- **EXERCISE DESCRIPTION**: Records follow. Pull out every line that contains "Rebelo".

- **MATERIAL FOR THIS EXERCISE**:
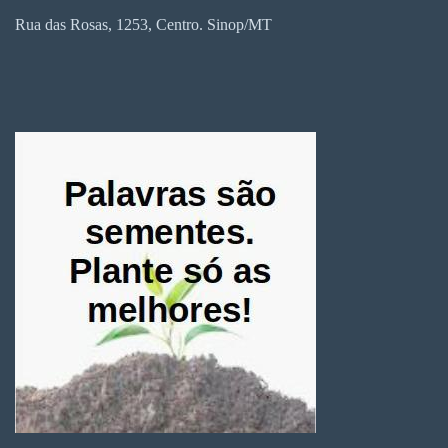
Rua das Rosas, 1253, Centro. Sinop/MT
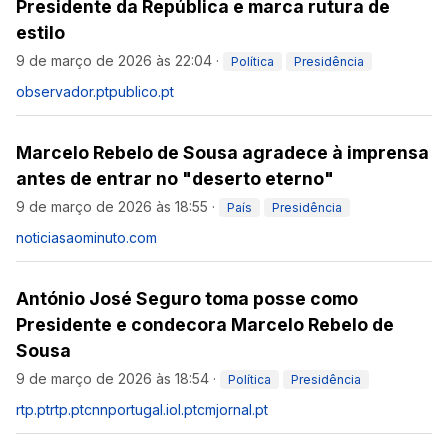
Presidente da República e marca rutura de
estilo
9 de março de 2026 às 22:04
·
Política
Presidência
observador.pt
publico.pt
Marcelo Rebelo de Sousa agradece à imprensa
antes de entrar no "deserto eterno"
9 de março de 2026 às 18:55
·
País
Presidência
noticiasaominuto.com
António José Seguro toma posse como
Presidente e condecora Marcelo Rebelo de
Sousa
9 de março de 2026 às 18:54
·
Política
Presidência
rtp.pt
rtp.pt
cnnportugal.iol.pt
cmjornal.pt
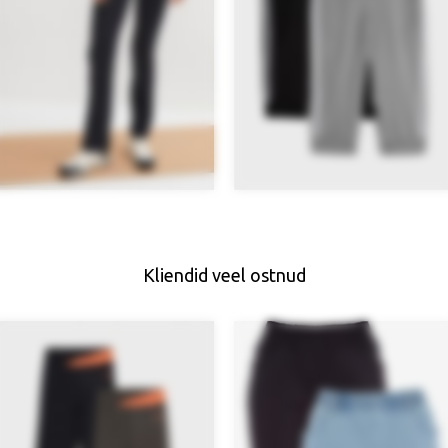
Kliendid veel ostnud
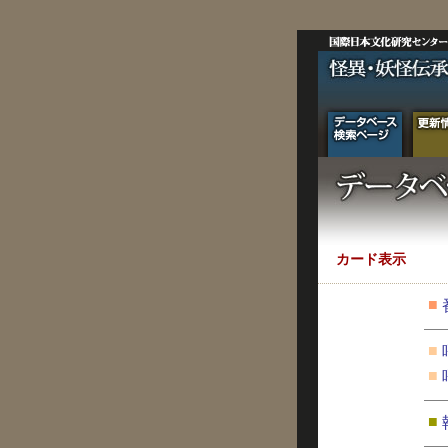
カード表示
■
■
■
■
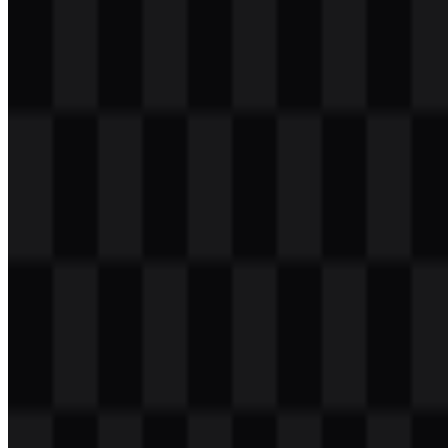
Daftar Isi
11 bagian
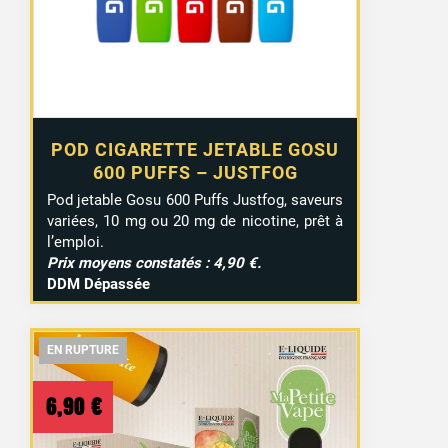
3,99 €.
1,99 €.
POD CIGARETTE JETABLE GOSU
600 PUFFS – JUSTFOG
Pod jetable Gosu 600 Puffs Justfog, saveurs
variées, 10 mg ou 20 mg de nicotine, prêt à
l’emploi.
Prix moyens constatés : 4,90 €.
DDM Dépassée
EN RUPTURE
EN RUPTURE
EN RUPTURE
6,90
€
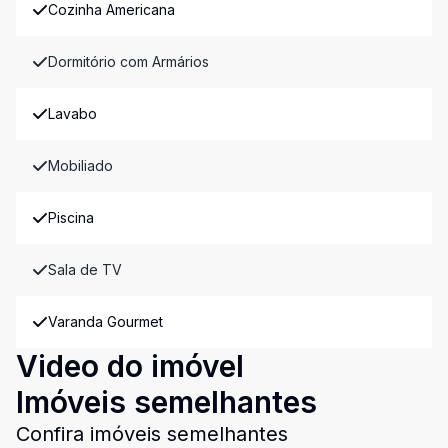
Cozinha Americana
Dormitório com Armários
Lavabo
Mobiliado
Piscina
Sala de TV
Varanda Gourmet
Video do imóvel
Imóveis semelhantes
Confira imóveis semelhantes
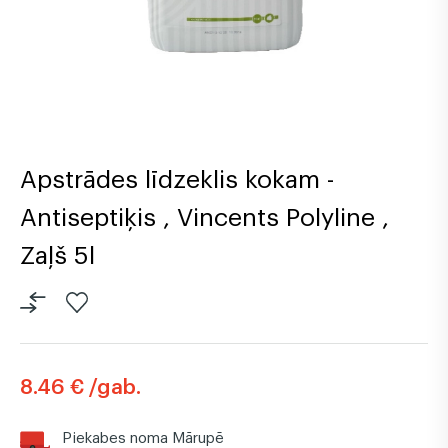
Apstrādes līdzeklis kokam -
Antiseptiķis , Vincents Polyline ,
Zaļš 5l
8.46 € /gab.
Piekabes noma Mārupē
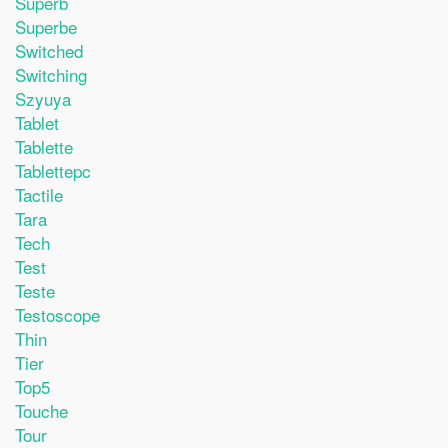
Superb
Superbe
Switched
Switching
Szyuya
Tablet
Tablette
Tablettepc
Tactile
Tara
Tech
Test
Teste
Testoscope
Thin
Tier
Top5
Touche
Tour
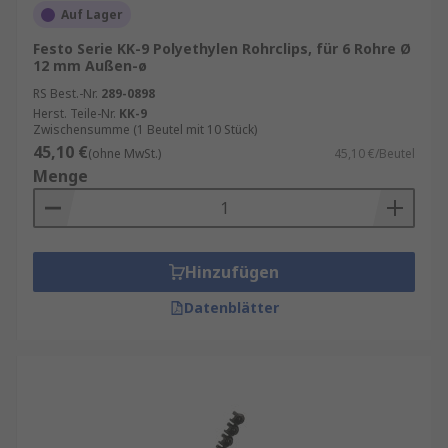
Auf Lager
Festo Serie KK-9 Polyethylen Rohrclips, für 6 Rohre Ø
12 mm Außen-ø
RS Best.-Nr.
289-0898
Herst. Teile-Nr.
KK-9
Zwischensumme (1 Beutel mit 10 Stück)
45,10 €
(ohne MwSt.)
45,10 €/Beutel
Menge
Hinzufügen
Datenblätter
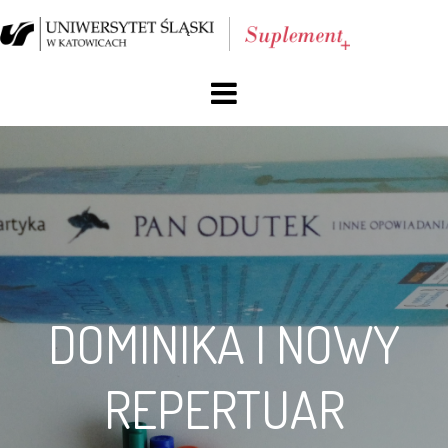
O nas
Blog
Archiwum
Reklama
DOMINIKA I NOWY
Facebook
REPERTUAR
Kontakt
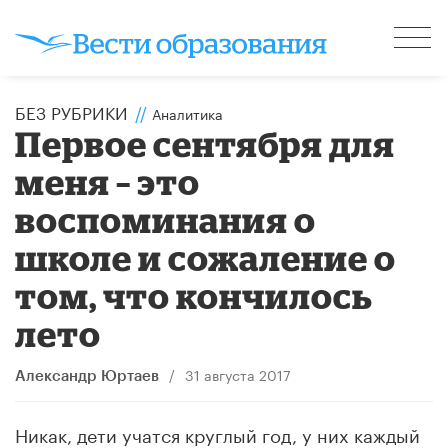
БЕЗ РУБРИКИ
//
Аналитика
Первое сентября для
меня – это
воспоминания о
школе и сожаление о
том, что кончилось
лето​
/
31 августа 2017
Александр Юртаев
Никак, дети учатся круглый год, у них каждый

- **OUTPUT**:
Marcelo Rebelo de Sousa agradece à imprensa
Presidente e condecora Marcelo Rebelo de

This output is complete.